WORK TO COMPLETE: Leave no picture in, and give every entry again exactly.

DATA EXTRACT:
□ □ □ □ □
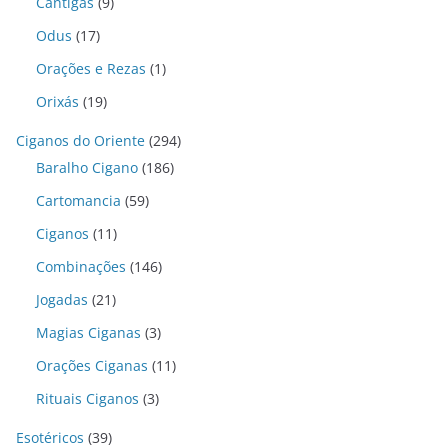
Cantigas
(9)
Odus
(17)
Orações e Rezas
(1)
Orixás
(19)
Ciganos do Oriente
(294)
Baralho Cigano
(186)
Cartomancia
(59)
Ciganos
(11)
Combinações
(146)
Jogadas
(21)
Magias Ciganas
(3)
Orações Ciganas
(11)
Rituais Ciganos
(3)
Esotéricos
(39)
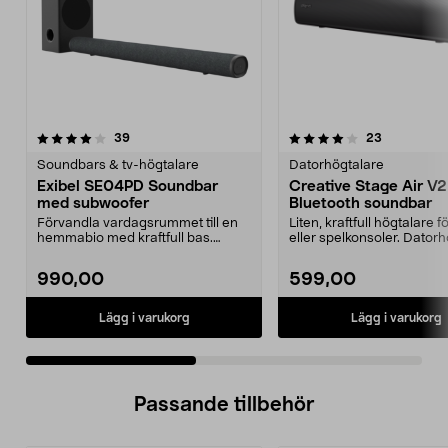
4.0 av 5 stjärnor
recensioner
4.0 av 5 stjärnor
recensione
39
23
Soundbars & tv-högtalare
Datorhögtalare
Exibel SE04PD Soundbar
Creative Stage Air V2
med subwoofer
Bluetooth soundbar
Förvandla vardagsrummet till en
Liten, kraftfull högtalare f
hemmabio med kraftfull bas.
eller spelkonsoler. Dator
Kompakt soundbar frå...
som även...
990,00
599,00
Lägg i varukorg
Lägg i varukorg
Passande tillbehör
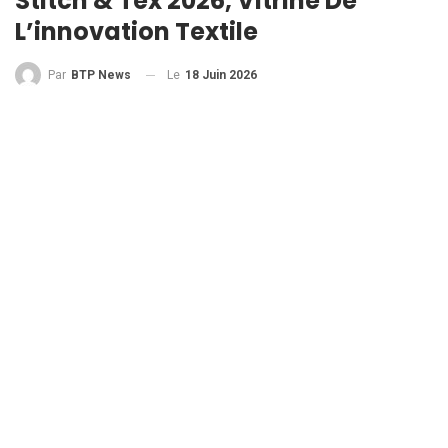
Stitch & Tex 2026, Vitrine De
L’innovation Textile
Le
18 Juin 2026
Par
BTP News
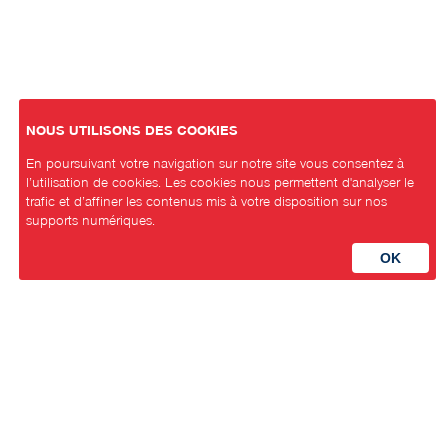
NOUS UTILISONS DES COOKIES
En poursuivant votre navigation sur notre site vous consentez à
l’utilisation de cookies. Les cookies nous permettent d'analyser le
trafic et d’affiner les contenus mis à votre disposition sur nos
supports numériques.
□ □ □ □ □
EXERCISE OUTPUT:
Cantigas
(9)
Odus
(17)
Orações e Rezas
(1)
Orixás
(19)
Ciganos do Oriente
(294)
Baralho Cigano
(186)
Cartomancia
(59)
Ciganos
(11)
Combinações
(146)
Jogadas
(21)
Magias Ciganas
(3)
Orações Ciganas
(11)
Rituais Ciganos
(3)
Esotéricos
(39)
4.0 av 5 stjärnor
recensioner
4.0 av 5 stjärnor
recensione
39
23
Soundbars & tv-högtalare
Datorhögtalare
Exibel SE04PD Soundbar
Creative Stage Air V2
med subwoofer
Bluetooth soundbar
Förvandla vardagsrummet till en
Liten, kraftfull högtalare f
hemmabio med kraftfull bas.
eller spelkonsoler. Dator
Kompakt soundbar frå...
som även...
990,00
599,00
Lägg i varukorg
Lägg i varukorg
Passande tillbehör
Stitch & Tex 2026, Vitrine De
L’innovation Textile
Le
18 Juin 2026
Par
BTP News
NOUS UTILISONS DES COOKIES
En poursuivant votre navigation sur notre site vous consentez à
l’utilisation de cookies. Les cookies nous permettent d'analyser le
trafic et d’affiner les contenus mis à votre disposition sur nos
supports numériques.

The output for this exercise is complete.